Dallas officials won’t prosecute Black woman for smashing window after being attacked by White man

District Attorney was surprised to hear about the warrant against her and dropped charges

L’Daijohnique Lee thegrio.com
Charges against L’Daijohnique Lee have been dropped after her confrontation with 30-year-old Austin Shuffield. (Photo via S. Lee Merritt, Esq. via Twitter and Dallas Police Dept.)

The Dallas County District Attorney’s office decided on Wednesday to drop charges against the Black woman, who smashed a window in her white assailant’s truck after being attacked by the man in March.
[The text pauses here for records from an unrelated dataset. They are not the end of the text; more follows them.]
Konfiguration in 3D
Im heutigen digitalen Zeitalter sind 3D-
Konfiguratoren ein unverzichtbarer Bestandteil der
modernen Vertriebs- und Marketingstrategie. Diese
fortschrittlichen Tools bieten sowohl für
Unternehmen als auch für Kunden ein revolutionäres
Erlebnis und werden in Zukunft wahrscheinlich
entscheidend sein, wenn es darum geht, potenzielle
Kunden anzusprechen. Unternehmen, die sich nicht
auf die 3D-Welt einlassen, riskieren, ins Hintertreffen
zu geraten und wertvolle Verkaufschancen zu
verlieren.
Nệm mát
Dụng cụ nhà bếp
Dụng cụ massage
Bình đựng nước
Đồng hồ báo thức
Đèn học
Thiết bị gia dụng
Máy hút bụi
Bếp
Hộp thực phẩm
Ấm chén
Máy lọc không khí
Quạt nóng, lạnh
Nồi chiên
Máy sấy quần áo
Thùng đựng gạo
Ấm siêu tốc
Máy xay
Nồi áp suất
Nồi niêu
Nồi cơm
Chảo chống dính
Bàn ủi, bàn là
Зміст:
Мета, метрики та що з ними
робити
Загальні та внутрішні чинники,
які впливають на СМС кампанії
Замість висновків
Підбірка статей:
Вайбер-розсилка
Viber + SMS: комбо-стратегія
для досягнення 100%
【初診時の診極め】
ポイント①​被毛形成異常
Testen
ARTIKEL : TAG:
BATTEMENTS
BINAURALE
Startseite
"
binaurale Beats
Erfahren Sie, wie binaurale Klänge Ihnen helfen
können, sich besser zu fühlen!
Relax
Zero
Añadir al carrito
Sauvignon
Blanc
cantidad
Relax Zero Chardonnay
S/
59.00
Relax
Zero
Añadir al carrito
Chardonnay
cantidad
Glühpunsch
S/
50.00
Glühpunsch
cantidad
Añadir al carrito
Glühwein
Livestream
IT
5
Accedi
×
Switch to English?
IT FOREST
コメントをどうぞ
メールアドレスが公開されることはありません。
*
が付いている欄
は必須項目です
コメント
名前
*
According to Dallas News, L’Daijohnique Lee, 24, was facing a criminal mischief charge from being assaulted by Deep Ellum bartender, Austin Shuffield. She admitted to police that she smashed his window with a jump box during their confrontation. A warrant for her arrest was issued a day after she was hospitalized from the attack.

Read More: WTH? Dallas police charge Black woman—the victim of racist attack

News of the warrant against the victim surprised John Creuzot, Dallas County District Attorney. He issued a statement on Tuesday evening saying:

“The District Attorney had no prior knowledge that an arrest warrant was issued,” the statement said. “When and if charges reach the District Attorney’s Office, we will take appropriate action.”

The District Attorney’s office had the option of dropping the case entirely or present it to the grand jury.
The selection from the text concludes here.